Therefore, conditioning on \{T\ge N\} in fact concentrates T on N+o(N). Whereas by contrast, when \mu=0, conditioning on \{T\ge N\} gives a nontrivial limit in distribution for T/N, supported on [1,\infty).

A related problem is the value taken by S_N, conditional on {T>N}. It’s a related problem because the event {T>N} depends only on the process up to time N, and so given the value of S_N, even with the conditioning, after time N, the process is just an unconditioned RW. This is a classic application of the Markov property, beloved in several guises by undergraduate probability exam designers.

Anyway, Iglehart [Ig2] shows an invariance principle for S_N | T>N when \mu<0, without scaling. That is S_N=\Theta(1), though the limiting distribution depends on the increment distribution in a sense that is best described through Laplace transforms. If we start a RW with negative drift from height O(1), then it hits zero in time O(1), so in fact this shows that conditonal on \{T\ge N\}, we have T= N +O(1) with high probability. When \mu=0, we have fluctuations on a scale \sqrt{N}, as shown earlier by Iglehart [Ig1]. Again, thinking about the central limit theorem, this fits the asymptotic description of T conditioned on T>N.

Conditioning on T=N

In the case \mu=0, conditioning on T=N gives

\left[\frac{1}{\sqrt{N}}S(\lfloor Nt\rfloor ) ,t\in[0,1] \right] \Rightarrow W^+(t), (*)

where W^+ is a standard Brownian excursion on [0,1]. This is shown roughly simultaneously in [Ka] and [DIM]. This is similar to Donsker’s theorem for the unconditioned random walk, which converges after rescaling to Brownian motion in this sense, or Brownian bridge if you condition on S_N=0. Skorohod’s proof for Brownian bridge [Sk] approximates the event \{S_N=0\} by \{S_N\in[-\epsilon \sqrt{N},+\epsilon \sqrt{N}]\}, since the probability of this event is bounded away from zero.

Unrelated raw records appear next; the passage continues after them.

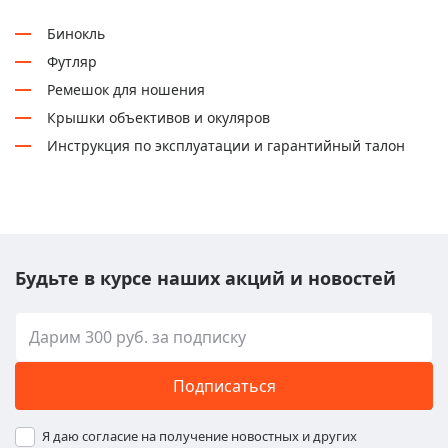
Бинокль
Футляр
Ремешок для ношения
Крышки объективов и окуляров
Инструкция по эксплуатации и гарантийный талон
Будьте в курсе наших акций и новостей
Подписаться
Я даю согласие на получение новостных и других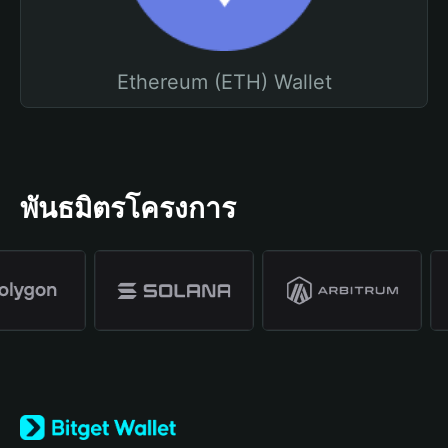
Ethereum (ETH) Wallet
พันธมิตรโครงการ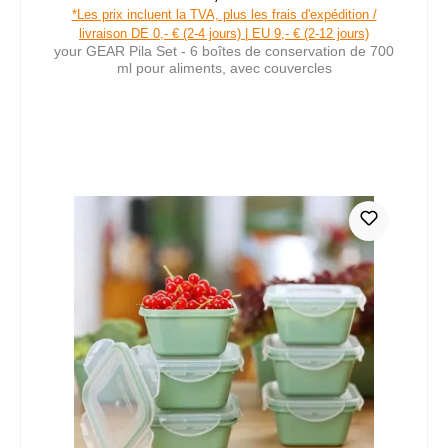
Prix de vente :
Prix régulier :
*Les prix incluent la TVA, plus les frais d'expédition /
livraison DE 0,- € (2-4 jours) | EU 9,- € (2-12 jours)
your GEAR Pila Set - 6 boîtes de conservation de 700
ml pour aliments, avec couvercles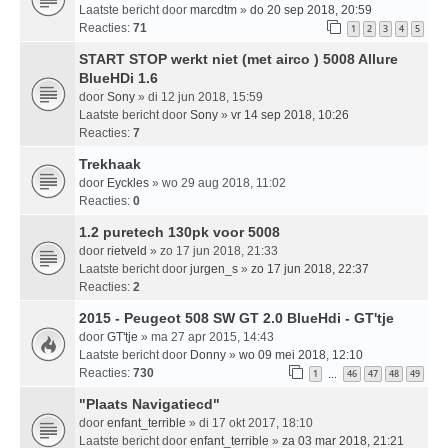
Laatste bericht door
marcdtm
»
do 20 sep 2018, 20:59
Reacties:
71
1
2
3
4
5
START STOP werkt niet (met airco ) 5008 Allure
BlueHDi 1.6
door
Sony
» di 12 jun 2018, 15:59
Laatste bericht door
Sony
»
vr 14 sep 2018, 10:26
Reacties:
7
Trekhaak
door
Eyckles
» wo 29 aug 2018, 11:02
Reacties:
0
1.2 puretech 130pk voor 5008
door
rietveld
» zo 17 jun 2018, 21:33
Laatste bericht door
jurgen_s
»
zo 17 jun 2018, 22:37
Reacties:
2
2015 - Peugeot 508 SW GT 2.0 BlueHdi - GT'tje
door
GT'tje
» ma 27 apr 2015, 14:43
Laatste bericht door
Donny
»
wo 09 mei 2018, 12:10
Reacties:
730
1
46
47
48
49
…
"Plaats Navigatiecd"
door
enfant_terrible
» di 17 okt 2017, 18:10
Laatste bericht door
enfant_terrible
»
za 03 mar 2018, 21:21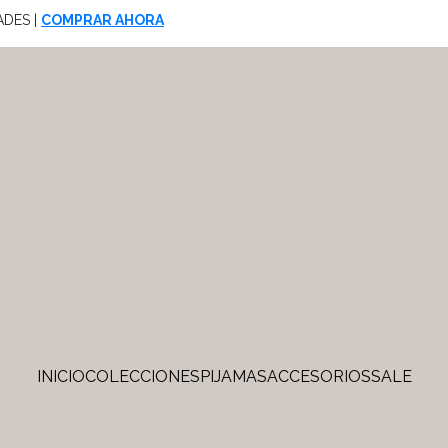
ADES |
COMPRAR AHORA
INICIO
COLECCIONES
PIJAMAS
ACCESORIOS
SALE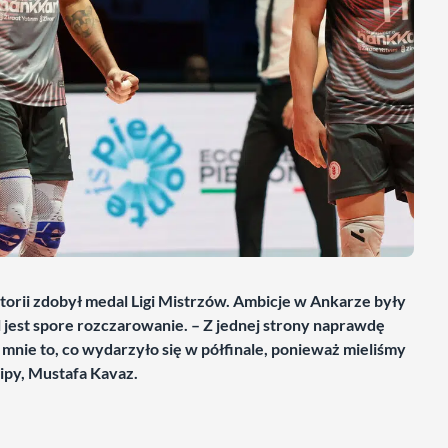
torii zdobył medal Ligi Mistrzów. Ambicje w Ankarze były
 jest spore rozczarowanie. – Z jednej strony naprawdę
e mnie to, co wydarzyło się w półfinale, ponieważ mieliśmy
kipy, Mustafa Kavaz.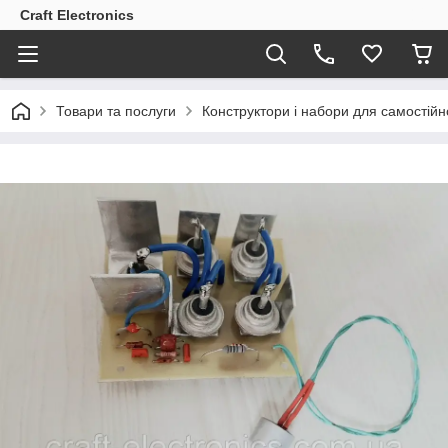
Craft Electronics
Товари та послуги
Конструктори і набори для самостійно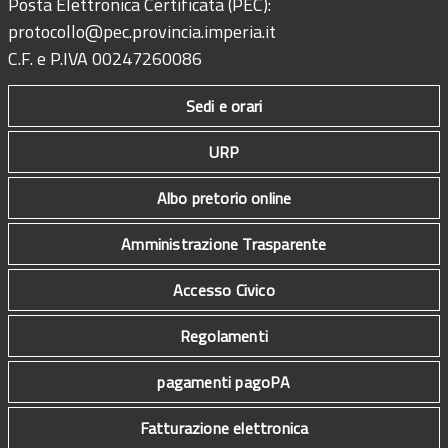
Posta Elettronica Certificata (PEC):
protocollo@pec.provincia.imperia.it
C.F. e P.IVA 00247260086
Sedi e orari
URP
Albo pretorio online
Amministrazione Trasparente
Accesso Civico
Regolamenti
pagamenti pagoPA
Fatturazione elettronica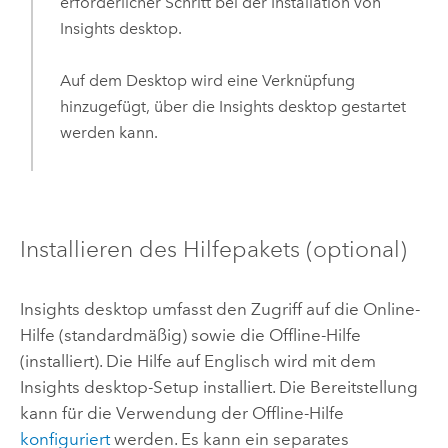
erforderlicher Schritt bei der Installation von
Insights desktop
.
Auf dem Desktop wird eine Verknüpfung
hinzugefügt, über die
Insights desktop
gestartet
werden kann.
Installieren des Hilfepakets (optional)
Insights desktop
umfasst den Zugriff auf die Online-
Hilfe (standardmäßig) sowie die Offline-Hilfe
(installiert). Die Hilfe auf Englisch wird mit dem
Insights desktop
-Setup installiert. Die Bereitstellung
kann für die Verwendung der Offline-Hilfe
konfiguriert
werden. Es kann ein separates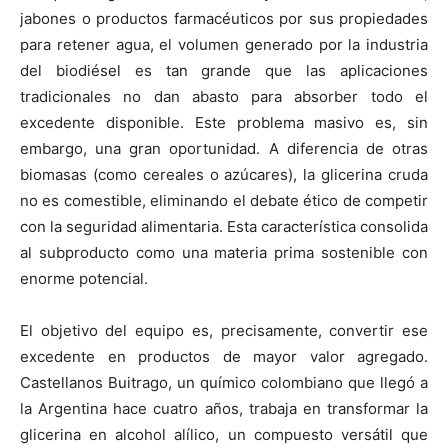
jabones o productos farmacéuticos por sus propiedades
para retener agua, el volumen generado por la industria
del biodiésel es tan grande que las aplicaciones
tradicionales no dan abasto para absorber todo el
excedente disponible. Este problema masivo es, sin
embargo, una gran oportunidad. A diferencia de otras
biomasas (como cereales o azúcares), la glicerina cruda
no es comestible, eliminando el debate ético de competir
con la seguridad alimentaria. Esta característica consolida
al subproducto como una materia prima sostenible con
enorme potencial.
​El objetivo del equipo es, precisamente, convertir ese
excedente en productos de mayor valor agregado.
Castellanos Buitrago, un químico colombiano que llegó a
la Argentina hace cuatro años, trabaja en transformar la
glicerina en alcohol alílico, un compuesto versátil que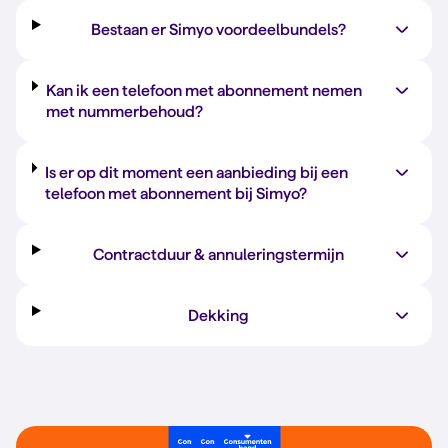
Bestaan er Simyo voordeelbundels?
Kan ik een telefoon met abonnement nemen
met nummerbehoud?
Is er op dit moment een aanbieding bij een
telefoon met abonnement bij Simyo?
Contractduur & annuleringstermijn
Dekking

Similarly, but with more technicalities, a proof of convergence conditional on T=N can approximate by \{S_m\ge 0, m\in[\delta N,(1-\delta)N], S_N\in [-\epsilon \sqrt{N},+\epsilon\sqrt{N}]\}. The technicalities here emerge since T, the first return time to zero, is not continuous as a function of continuous functions. (Imagine a sequence of processes f^N for which f^N(x)\ge 0 on [0,1] and f^N(\frac12)=\frac{1}{N}.)

Once you condition on T=N, the mean \mu doesn’t really matter for this scaling limit. That is, so long as variance is finite, for any \mu\in\mathbb{R}, the same result (*) holds, although a different proof is in general necessary. See [BD] and references for details. However, this is particularly clear in the case where the increments are Gaussian. In this setting, we don’t actually need to take a scaling limit. The distribution of Gaussian *random walk bridge* doesn’t depend on the mean of the increments. This is related to the fact that a linear transformation of a Gaussian is Gaussian, and can be seen by examining the joint density function directly.

Conditioning on T=\infty

When \mu>0, the event \{T=\infty\} occurs with positive probability, so it is well-defined to condition on it. When \mu\le 0, this is not the case, and so we have to be more careful.

First, an observation. Just for clarity, let’s take \mu<0, and condition on \{T>N\}, and look at the distribution of S_{\epsilon N}, where \epsilon>0 is small. This is approximately given by

\frac{S_{\epsilon N}}{\sqrt{N}}\stackrel{d}{\approx}W^+(\epsilon).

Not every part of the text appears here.